All these posts about alarms reminds me that in two weeks, we’ll be living in an alternate universe. The husbands will be off to work (if they still have jobs with this recession) and we’ll be lolling in bed while trying to plan in our heads how we’re going to get through the day without having the kids drive us totally insane. Pertinent summer questions:
Is there a park nearby? Picnic? Who’s pool can we crash into? What carpool is going to the movies? And what am I going to do with the littlest one? Can I get a workout in? Do I really have to make three meals today? And the best is, how do I go food shopping and plan a meal and actually cook something when it’s burning hot out and only my first kid knows how to operate the grill?
Ah summer!
More pertinent summer questions:
Can we have a babysitter for the day and then for the night?
Are we allowed to drink more cause it’s summer?
If we turn off the hot tub does it count as a pool?
What ARE those big ass bugs that aim for my hair while I’m sitting up in bed at night reading?

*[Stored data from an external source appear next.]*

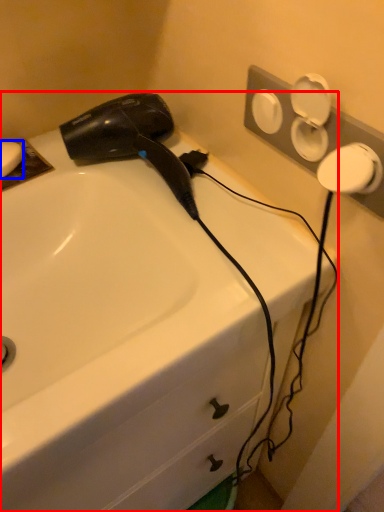 Question: Which of the following is the farthest to the observer, sink (highlighted by a red box) or soap (highlighted by a blue box)?

Choices:
 (A) sink
 (B) soap

Answer: (B) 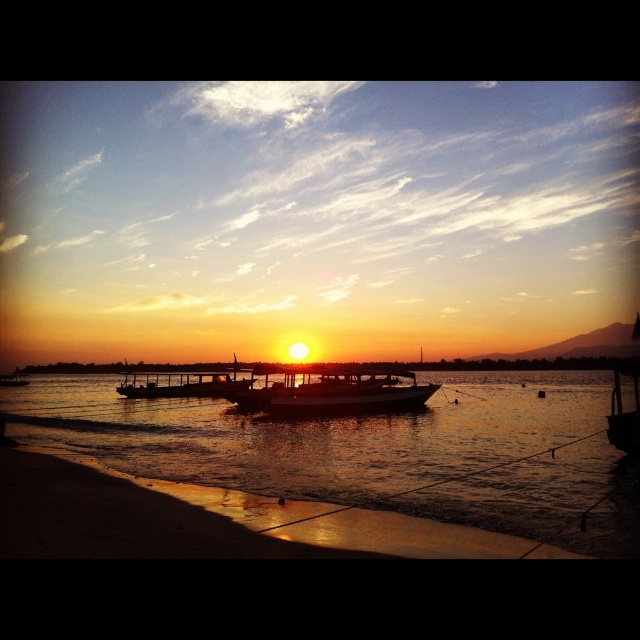 Who is lower down, white matte boat at center or silvery metallic boat at center?

silvery metallic boat at center is below.

Measure the distance from white matte boat at center to silvery metallic boat at center.

A distance of 5.64 meters exists between white matte boat at center and silvery metallic boat at center.

Is point (413, 390) farther from viewer compared to point (211, 381)?

No, it is in front of (211, 381).

At what (x,y) coordinates should I click in order to perform the action: click on white matte boat at center. Please return your answer as a coordinate pair (x, y). Image resolution: width=640 pixels, height=640 pixels. Looking at the image, I should click on (330, 390).

Does translucent water at lower center have a greater height compared to white matte boat at center?

Yes, translucent water at lower center is taller than white matte boat at center.

Is translucent water at lower center thinner than white matte boat at center?

In fact, translucent water at lower center might be wider than white matte boat at center.

Between point (561, 515) and point (244, 388), which one is positioned behind?

The point (244, 388) is more distant.

Where is `translucent water at lower center`? The image size is (640, 640). translucent water at lower center is located at coordinates (372, 451).

Is translucent water at lower center smaller than silvery metallic boat at center?

Correct, translucent water at lower center occupies less space than silvery metallic boat at center.

Is point (44, 413) closer to viewer compared to point (134, 394)?

Yes, point (44, 413) is in front of point (134, 394).

You are a GUI agent. You are given a task and a screenshot of the screen. Output one action in this format:
    pyautogui.click(x=<x>, y=<y>)
    Task: Click on the translucent water at lower center
    
    Given the screenshot: What is the action you would take?
    pyautogui.click(x=372, y=451) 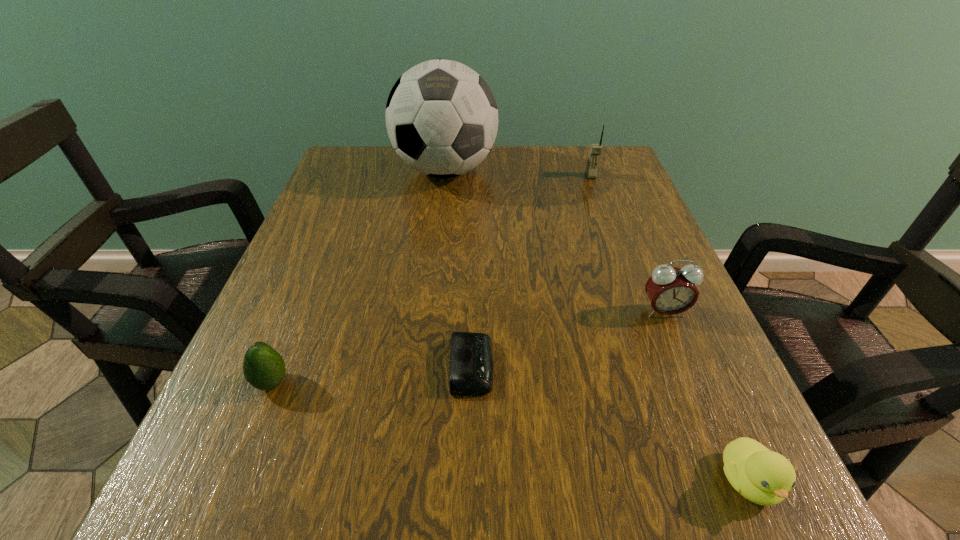 The image size is (960, 540). In order to click on vacant space at the far right corner of the desktop in this screenshot , I will do `click(616, 146)`.

The height and width of the screenshot is (540, 960). I want to click on unoccupied position between the tallest object and the left alarm clock, so 459,268.

Identify the location of vacant space in between the tallest object and the nearest object. The height and width of the screenshot is (540, 960). (597, 326).

Where is `empty space that is in between the tallest object and the right alarm clock`? empty space that is in between the tallest object and the right alarm clock is located at coordinates (555, 241).

This screenshot has width=960, height=540. I want to click on free space between the cellular telephone and the taller alarm clock, so 627,244.

The image size is (960, 540). I want to click on free space that is in between the duckling and the leftmost object, so click(x=510, y=431).

Find the location of a particular element. The image size is (960, 540). unoccupied position between the soccer ball and the cellular telephone is located at coordinates (518, 173).

This screenshot has width=960, height=540. I want to click on free area in between the cellular telephone and the avocado, so click(431, 279).

The image size is (960, 540). Identify the location of free space between the shortest object and the tallest object. (459, 268).

This screenshot has height=540, width=960. What are the coordinates of `empty space that is in between the taller alarm clock and the cellular telephone` in the screenshot? It's located at (627, 244). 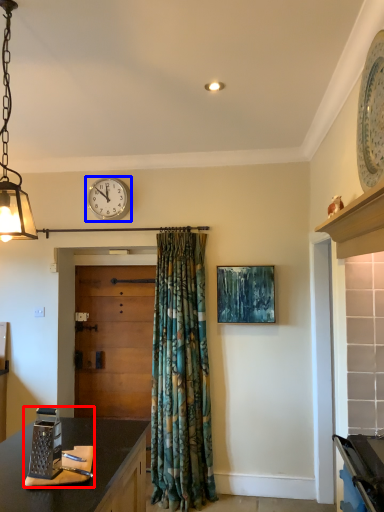 Question: Which point is closer to the camera, appliance (highlighted by a red box) or wall clock (highlighted by a blue box)?

Choices:
 (A) appliance
 (B) wall clock

Answer: (A) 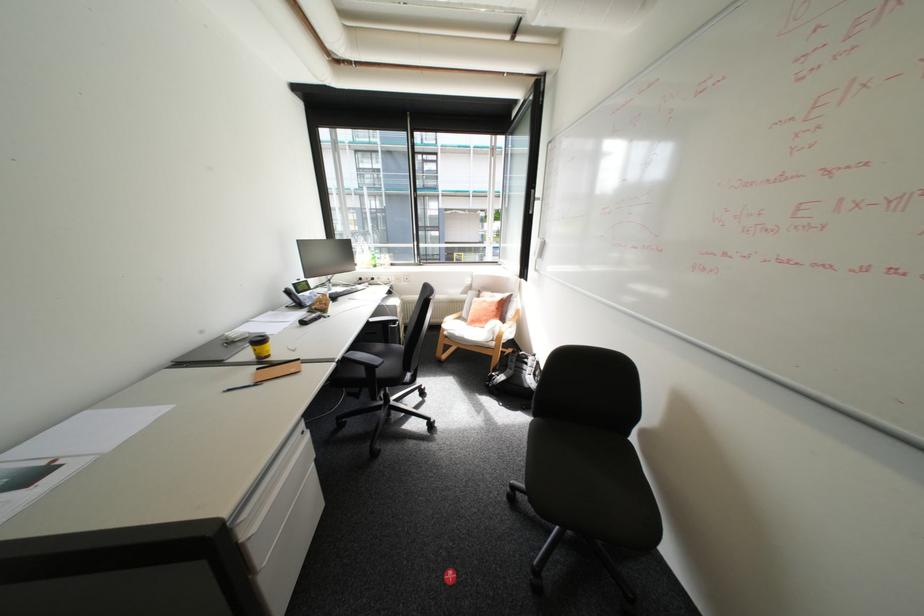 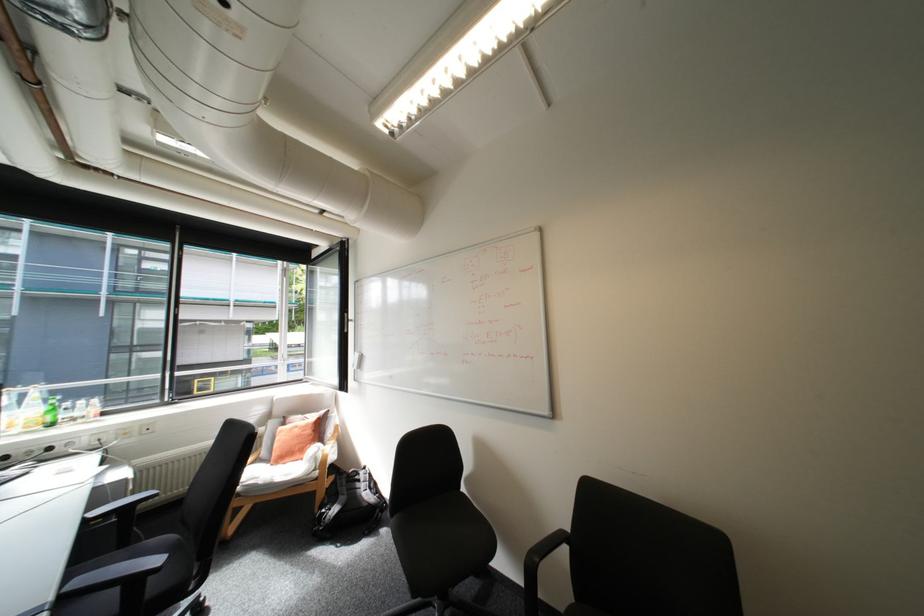 Locate, in the second image, the point that corresponds to the point at 494,302 in the first image.

(307, 429) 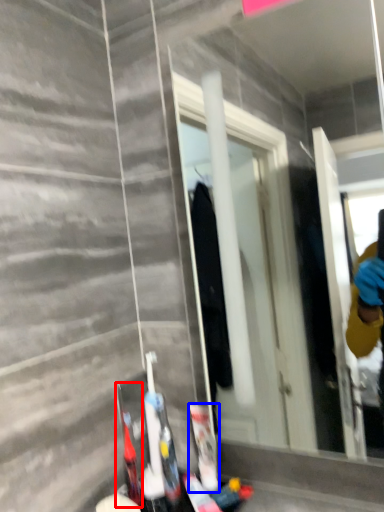 Question: Which of the following is the farthest to the observer, toiletry (highlighted by a red box) or toiletry (highlighted by a blue box)?

Choices:
 (A) toiletry
 (B) toiletry

Answer: (B) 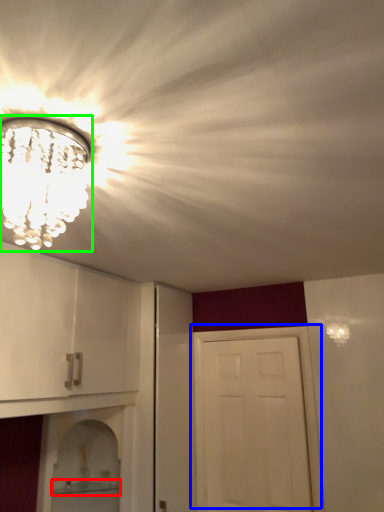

Sweaty sex… should I or shouldn’t I? Do I invest in air conditioning just for the bedroom?
(OK – all the guys are saying to themselves, “Does she really ask herself that?” All the gals are saying to themselves, “Get the air conditioner!!”
4 Comments
Three cheers for sweaty sex! (Sweaty sex with the AC on? Priceless… ) Too funny.
That’s right! You’re too young to give up on sweaty sex. If you give that up it’s all over, sister!
Plus you’re from the east coast, you get the best sticky, sweaty summers there. You were born in that briar patch and there ain’t no denying it.
Anything that makes you sweat = good. And, sex = good.